In this article we intend to provide some general tips and guidelines for users looking to buy new hardware, or who are just interested in understanding how certain computer hardware components may effect the speed of Lumerical simulations on a single workstation and on high speed computers/cluster.
Memory Size (RAM)
The memory size determines the size of the simulation design or project that can run on the computer. It does not affect the simulation speed as long as the entire simulation can fit into the RAM, otherwise the computer may be forced to swap memory to the hard drive (or the application will provide an error). If swapping occurs, the simulation speed will be extremely slow.

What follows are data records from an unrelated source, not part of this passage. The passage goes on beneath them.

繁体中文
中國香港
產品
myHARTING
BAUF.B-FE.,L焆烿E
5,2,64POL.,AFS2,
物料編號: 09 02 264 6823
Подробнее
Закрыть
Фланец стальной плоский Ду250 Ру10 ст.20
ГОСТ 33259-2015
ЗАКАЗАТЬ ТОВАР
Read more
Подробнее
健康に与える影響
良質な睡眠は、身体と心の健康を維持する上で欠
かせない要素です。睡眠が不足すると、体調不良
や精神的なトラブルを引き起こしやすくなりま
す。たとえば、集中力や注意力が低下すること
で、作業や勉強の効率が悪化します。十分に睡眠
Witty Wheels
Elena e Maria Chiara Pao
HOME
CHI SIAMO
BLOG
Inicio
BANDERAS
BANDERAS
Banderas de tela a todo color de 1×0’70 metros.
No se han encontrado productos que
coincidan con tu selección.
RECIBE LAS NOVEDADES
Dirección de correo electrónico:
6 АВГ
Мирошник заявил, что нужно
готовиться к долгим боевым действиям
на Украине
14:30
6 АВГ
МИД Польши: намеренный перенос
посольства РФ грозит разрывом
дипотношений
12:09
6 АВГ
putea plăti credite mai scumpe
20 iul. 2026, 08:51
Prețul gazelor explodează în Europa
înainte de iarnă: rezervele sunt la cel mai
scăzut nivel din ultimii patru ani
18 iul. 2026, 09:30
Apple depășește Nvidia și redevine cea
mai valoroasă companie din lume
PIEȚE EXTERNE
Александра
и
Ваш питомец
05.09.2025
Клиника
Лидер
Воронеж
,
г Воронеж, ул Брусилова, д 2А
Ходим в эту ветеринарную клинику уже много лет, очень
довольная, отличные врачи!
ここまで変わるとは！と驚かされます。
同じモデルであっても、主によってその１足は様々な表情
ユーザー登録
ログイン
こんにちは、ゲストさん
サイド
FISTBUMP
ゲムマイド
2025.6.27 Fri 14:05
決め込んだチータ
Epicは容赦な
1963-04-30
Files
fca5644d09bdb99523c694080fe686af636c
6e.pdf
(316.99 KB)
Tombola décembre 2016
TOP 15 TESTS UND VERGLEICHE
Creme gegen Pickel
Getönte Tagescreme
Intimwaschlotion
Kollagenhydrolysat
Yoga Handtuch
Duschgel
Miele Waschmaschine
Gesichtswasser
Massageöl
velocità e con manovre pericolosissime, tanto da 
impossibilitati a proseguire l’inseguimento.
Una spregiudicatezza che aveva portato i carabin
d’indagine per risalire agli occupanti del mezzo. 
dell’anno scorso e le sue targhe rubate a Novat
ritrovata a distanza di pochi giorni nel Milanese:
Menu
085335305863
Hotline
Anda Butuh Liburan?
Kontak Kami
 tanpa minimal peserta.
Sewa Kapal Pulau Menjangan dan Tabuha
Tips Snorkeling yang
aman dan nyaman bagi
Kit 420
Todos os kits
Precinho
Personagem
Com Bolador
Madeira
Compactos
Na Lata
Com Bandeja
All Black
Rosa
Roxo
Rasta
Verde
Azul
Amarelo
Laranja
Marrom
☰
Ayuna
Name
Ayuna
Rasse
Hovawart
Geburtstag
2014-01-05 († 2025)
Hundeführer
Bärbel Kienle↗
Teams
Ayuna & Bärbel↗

Desktop computers nowadays typically have 8-32 GB of RAM, which is sufficient for running a large fraction of simulations. Workstations often have 32-128 GB of RAM, which is sufficient for running almost all simulations. You can check how much memory is required to run FDTD simulation.
Memory Bandwidth (RAM)
When running Lumerical simulation, large amounts of data must be continuously transferred between the RAM and CPU. When the memory bus is unable to transfer data fast enough, the processor is forced to wait, limiting the overall speed of your simulation. For example, on a typical desktop computer with 8 cores, the simulation speed might increase by a factor of 2-3x when using eight cores compared to one core. Therefore, when purchasing a computer, having a fast memory bandwidth is very important.
CPU Core Count
Our simulation tools will try and use all of your CPU cores to run as quickly as possible. However, as we learned above, our simulation is memory bandwidth limited, so adding more cores does not always make the simulation go faster. The speedup that most users see when moving to higher core count CPUs is most often due to other (memory related) improvements to the CPU architecture.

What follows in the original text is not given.